APA - Austria Presse Agentur

Beschuldigte nach Gerasdorfer Bluttat schweigen

06. Juli 2020 · Lesedauer 2 min

Das im Zusammenhang mit der Bluttat in Gerasdorf bei Wien (Bezirk Korneuburg) an Mamichan U. alias Martin B. (43) vom Samstagabend festgenommene Duo schweigt. Für die Polizei sei die Motivlage weiterhin offen, betonte Roland Scherscher, Leiter des Landesamtes für Verfassungsschutz und Terrorismusbekämpfung (LVT) Niederösterreich, am Montag auf APA-Anfrage.

Es könnte demnach eine politische Handlung ebenso vorliegen wie etwa ein Streit, sagte Scherscher. Er bestätigte, dass das Opfer an der B7 in Gerasdorf von mehreren Schüssen getroffen worden war. Im Zusammenhang mit der Festnahme des 47 Jahre alten mutmaßlichen Schützen noch am Samstagabend in Linz verwies der LVT-Chef auf dessen Gefährlichkeit. Den polizeilichen Einsatz u.a. unter Mitwirkung des EKO-Cobra lobte Scherscher ausdrücklich.

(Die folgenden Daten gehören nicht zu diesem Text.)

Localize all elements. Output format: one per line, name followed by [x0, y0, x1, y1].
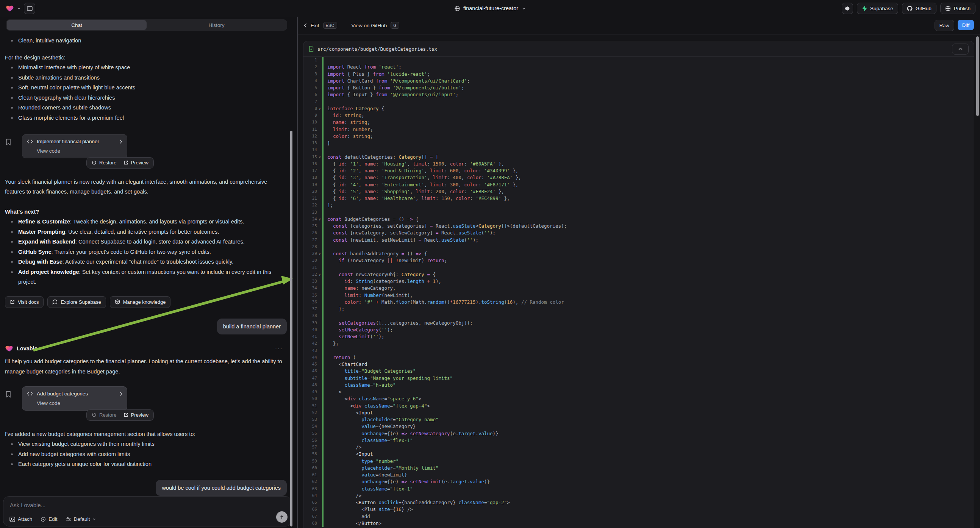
project-chevron-down-icon: [522, 6, 526, 11]
send-button[interactable]: [276, 511, 288, 523]
code-line: 18 { id: '3', name: 'Transportation', li…: [304, 174, 974, 181]
visit-docs-button[interactable]: Visit docs: [5, 296, 44, 308]
bullet-item: Clean, intuitive navigation: [5, 36, 287, 46]
code-line: 5import { Button } from '@/components/ui…: [304, 84, 974, 91]
code-line: 47 subtitle="Manage your spending limits…: [304, 375, 974, 382]
back-chevron-icon[interactable]: [304, 23, 307, 28]
code-line: 24∨const BudgetCategories = () => {: [304, 216, 974, 223]
publish-label: Publish: [954, 6, 970, 11]
preview-button-2[interactable]: Preview: [124, 412, 148, 418]
code-line: 51 <div className="flex gap-4">: [304, 402, 974, 409]
chevron-right-icon: [119, 392, 123, 396]
assistant-header: Lovable ···: [5, 344, 287, 354]
added-intro: I've added a new budget categories manag…: [5, 429, 287, 439]
chat-scrollbar[interactable]: [290, 131, 293, 526]
code-scrollbar[interactable]: [976, 37, 979, 116]
tab-history[interactable]: History: [146, 20, 286, 30]
raw-toggle-button[interactable]: Raw: [935, 20, 954, 31]
lovable-logo-icon[interactable]: [6, 4, 14, 13]
code-line: 25 const [categories, setCategories] = R…: [304, 223, 974, 229]
code-line: 28: [304, 243, 974, 250]
reply-intro: I'll help you add budget categories to t…: [5, 356, 287, 377]
panel-divider[interactable]: [297, 17, 298, 528]
code-line: 63 className="flex-1": [304, 485, 974, 492]
code-line: 17 { id: '2', name: 'Food & Dining', lim…: [304, 167, 974, 174]
chat-panel: Chat History Clean, intuitive navigation…: [0, 17, 298, 528]
restore-button-disabled[interactable]: Restore: [92, 412, 117, 418]
attach-button[interactable]: Attach: [10, 516, 32, 522]
settings-button[interactable]: [842, 3, 853, 14]
code-line: 6import { Input } from '@/components/ui/…: [304, 91, 974, 98]
version-card-implement-planner[interactable]: Implement financial planner View code: [22, 134, 127, 158]
bullet-item: Rounded corners and subtle shadows: [5, 103, 287, 113]
view-code-link[interactable]: View code: [37, 400, 123, 406]
user-message-row: build a financial planner: [5, 318, 287, 334]
code-line: 10 name: string;: [304, 119, 974, 126]
code-view[interactable]: 12import React from 'react';3import { Pl…: [304, 57, 974, 528]
bookmark-icon-2[interactable]: [5, 386, 22, 398]
collapse-file-button[interactable]: [952, 44, 969, 54]
code-line: 22];: [304, 202, 974, 209]
code-line: 30 if (!newCategory || !newLimit) return…: [304, 257, 974, 264]
code-line: 31: [304, 264, 974, 271]
code-line: 38: [304, 312, 974, 319]
code-line: 61 value={newLimit}: [304, 472, 974, 479]
code-line: 45 <ChartCard: [304, 361, 974, 368]
code-line: 20 { id: '5', name: 'Shopping', limit: 2…: [304, 188, 974, 195]
file-path: src/components/budget/BudgetCategories.t…: [317, 46, 948, 52]
lovable-app: financial-future-creator Supabase GitHub: [0, 0, 980, 528]
chat-messages: Clean, intuitive navigation For the desi…: [5, 36, 287, 496]
preview-button[interactable]: Preview: [124, 160, 148, 166]
version-card-add-budget-categories[interactable]: Add budget categories View code: [22, 386, 127, 410]
top-bar: financial-future-creator Supabase GitHub: [0, 0, 980, 17]
code-toolbar: Exit ESC View on GitHub G Raw Diff: [298, 17, 980, 35]
globe-icon: [454, 6, 460, 11]
code-line: 43: [304, 347, 974, 354]
manage-knowledge-button[interactable]: Manage knowledge: [110, 296, 171, 308]
bullet-item: Add new budget categories with custom li…: [5, 449, 287, 460]
tab-chat[interactable]: Chat: [7, 20, 146, 30]
chat-input-box[interactable]: Ask Lovable... Attach Edit Default: [3, 496, 292, 526]
bullet-item: Master Prompting: Use clear, detailed, a…: [5, 227, 287, 237]
exit-button[interactable]: Exit: [311, 23, 319, 29]
code-line: 42 };: [304, 340, 974, 347]
code-line: 8∨interface Category {: [304, 105, 974, 112]
view-on-github-link[interactable]: View on GitHub: [352, 23, 387, 29]
sidebar-toggle-button[interactable]: [24, 3, 35, 14]
diff-toggle-button[interactable]: Diff: [958, 20, 974, 30]
version-card-row-2: Add budget categories View code Restore: [5, 386, 287, 421]
code-line: 7: [304, 99, 974, 105]
code-line: 12 color: string;: [304, 133, 974, 140]
esc-key-badge: ESC: [323, 22, 337, 29]
file-header[interactable]: src/components/budget/BudgetCategories.t…: [304, 41, 974, 57]
bullet-item: Add project knowledge: Set key context o…: [5, 267, 287, 287]
view-code-link[interactable]: View code: [37, 148, 123, 154]
code-line: 36 color: '#' + Math.floor(Math.random()…: [304, 299, 974, 306]
code-line: 46 title="Budget Categories": [304, 368, 974, 375]
chat-input-placeholder: Ask Lovable...: [10, 502, 45, 508]
code-line: 33 id: String(categories.length + 1),: [304, 278, 974, 285]
logo-chevron-down-icon[interactable]: [17, 6, 21, 10]
version-card-row: Implement financial planner View code Re…: [5, 134, 287, 169]
project-switcher[interactable]: financial-future-creator: [454, 5, 526, 11]
summary-paragraph: Your sleek financial planner is now read…: [5, 177, 287, 197]
code-line: 49 >: [304, 389, 974, 396]
publish-button[interactable]: Publish: [940, 3, 975, 14]
user-message-bubble: build a financial planner: [217, 318, 287, 334]
model-select[interactable]: Default: [66, 516, 96, 522]
bullet-item: Clean typography with clear hierarchies: [5, 93, 287, 103]
edit-button[interactable]: Edit: [41, 516, 57, 522]
code-line: 65 <Button onClick={handleAddCategory} c…: [304, 499, 974, 506]
github-button[interactable]: GitHub: [902, 3, 936, 14]
bookmark-icon[interactable]: [5, 134, 22, 145]
bullet-item: Refine & Customize: Tweak the design, an…: [5, 217, 287, 227]
supabase-button[interactable]: Supabase: [857, 3, 898, 14]
message-more-button[interactable]: ···: [275, 344, 287, 354]
code-line: 62 onChange={(e) => setNewLimit(e.target…: [304, 479, 974, 485]
file-diff-card: src/components/budget/BudgetCategories.t…: [303, 41, 974, 528]
explore-supabase-button[interactable]: Explore Supabase: [47, 296, 106, 308]
user-message-bubble-2: would be cool if you could add budget ca…: [156, 480, 287, 496]
chat-history-tabs: Chat History: [6, 19, 287, 31]
code-line: 52 <Input: [304, 409, 974, 416]
restore-button[interactable]: Restore: [92, 160, 117, 166]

Bestätigt wurde von der Landespolizeidirektion Niederösterreich am Montag, dass Mamichan U. alias Martin B. "vor der an ihm ausgeführten Gewalttat einen polizeilichen Personenschutz abgelehnt hat". Über die Beschuldigten - neben dem 47-Jährigen auch ein zunächst als Zeuge geführter zehn Jahre jüngerer Mann, ebenfalls aus der tschetschenischen Community, so Friedrich Köhl von der Staatsanwaltschaft Korneuburg, wurde noch am Wochenende die U-Haft verhängt.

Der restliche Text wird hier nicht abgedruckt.